According to ThredUp, nearly half of Gen Z and Millennials spent a significant proportion of their apparel budget on second-hand items than just five years ago. Because second-hand items are typically sold for less than the original retail price, they are a more accessible option for those on a budget. It’s also a great way to find high-quality items that may have been too expensive to purchase new.

Another benefit of thrifting is that it helps the community. Many thrift stores, like NVFS’ Clock Tower Thrift Shop, are run by nonprofit organizations, while some thrift is for-profit businesses.  If shopping at a nonprofit thrift store is important, you can check a store’s website to see if a nonprofit organization runs them and what mission its revenue supports. By shopping at a nonprofit thrift store, you help your community by supporting a charity as well as stimulating the local economy.

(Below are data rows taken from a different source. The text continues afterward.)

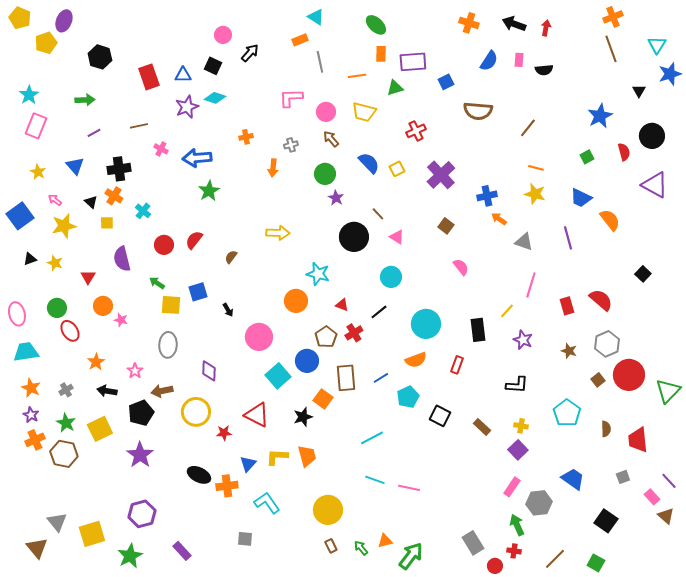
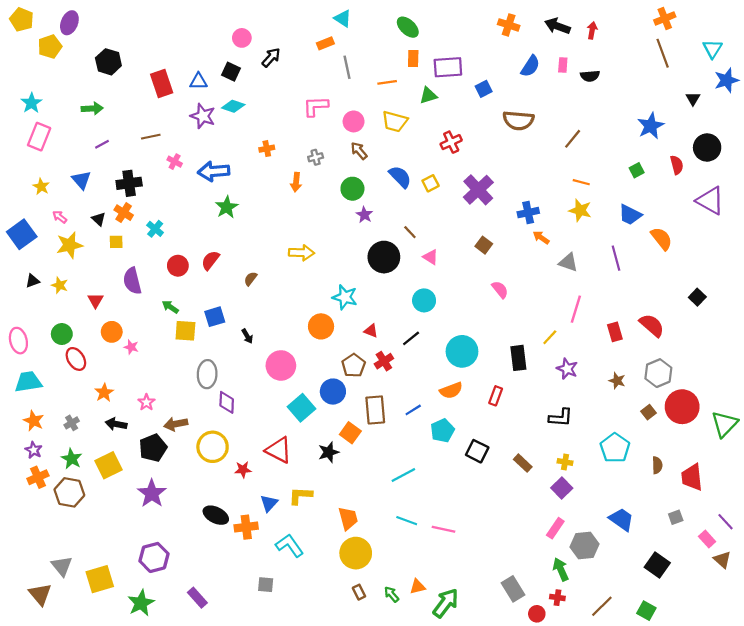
purple star: (187, 107) -> (203, 116), turned -30
gray ellipse: (168, 345) -> (207, 374), moved
orange trapezoid: (307, 456) -> (348, 518), moved

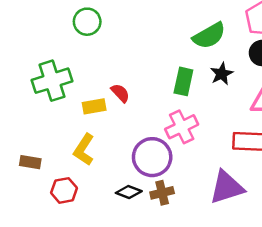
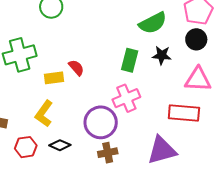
black star: (222, 74) -> (162, 55), turned 30
black diamond: (129, 192) -> (60, 145), moved

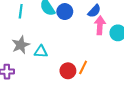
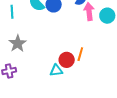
cyan triangle: (41, 52) -> (56, 70), moved

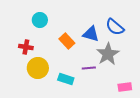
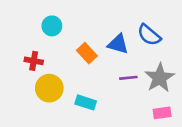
gray star: (108, 54) -> (160, 78), moved
purple line: (89, 68) -> (128, 78), moved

As more information comes to light about fast fashion’s harmful and unsustainable nature, thrifting is a great option to reduce clothing’s environmental impact. When you buy second-hand items, you’re helping to keep them out of landfills, reducing the demand for new resources and reducing the carbon footprint of production and shipping.

Patience Pays Off While Thrifting

As a person who dresses modestly, I can only wear a few trendy clothes since they tend to be cropped in some areas. With both online and in-person thrifting, I can quickly sift through more modest long-sleeved shorts or pants, and the diverse size range means I will find something that fits perfectly.

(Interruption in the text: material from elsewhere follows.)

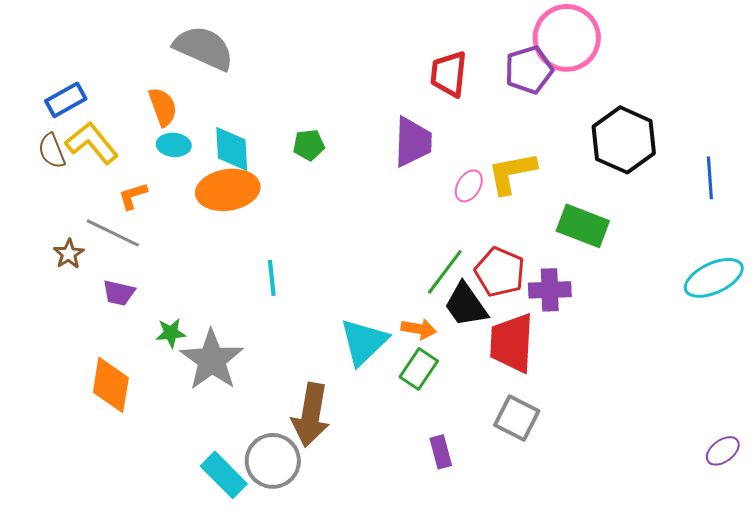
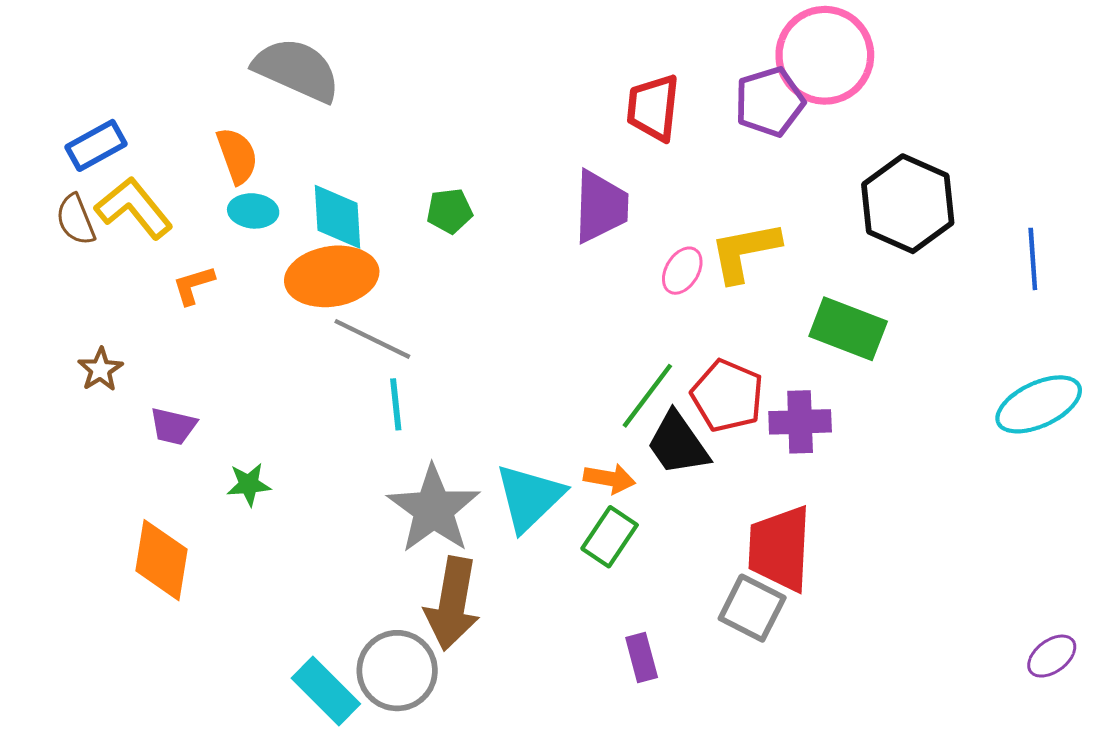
gray line: (113, 233) -> (372, 339), moved
red trapezoid: (512, 343) -> (780, 548), moved
gray star: (212, 360) -> (434, 509), moved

When it comes to shopping for thrift items, patience is vital. You may have to spend some time sifting through items to find the perfect piece, but the effort is worth it when you find something special. Thrift stores carry a variety of brands, old and new. Additionally, stores are constantly receiving new donated items, so it’s important to check back regularly if you’re searching for something specific. In an age of social media and microtrends, thrift stores provide unique pieces that help you curate your style, regardless of what’s trending. To get the most out of your thrifting experience, it’s important to have an open mind and a willingness to be creative. With a bit of imagination, you can turn second-hand items into something unique and special.

My $8 Haul from the Clock Tower Thrift Shop

  1. Sealed IKEA picture frame
  2. Portable clip fan
  3. 4×6 photo album
  4. Unopened Philosophy body wash (originally $22 new!)
  5. Hello Kitty mini cards
  6. Hello Kitty dual mini highlighters


I value thrifting as a sustainable, budget-friendly, and fun way to shop. Whether looking for unique items or simply trying to save money, thrifting offers something for everyone. Give it a try and see what you can find! Shop at or donate to the NVFS’ Clock Tower Thrift Store.


Sara Khattak is an intern in the development and communications department at Northern Virginia Family Service, a student at George Mason University, and an avid thrift shopper.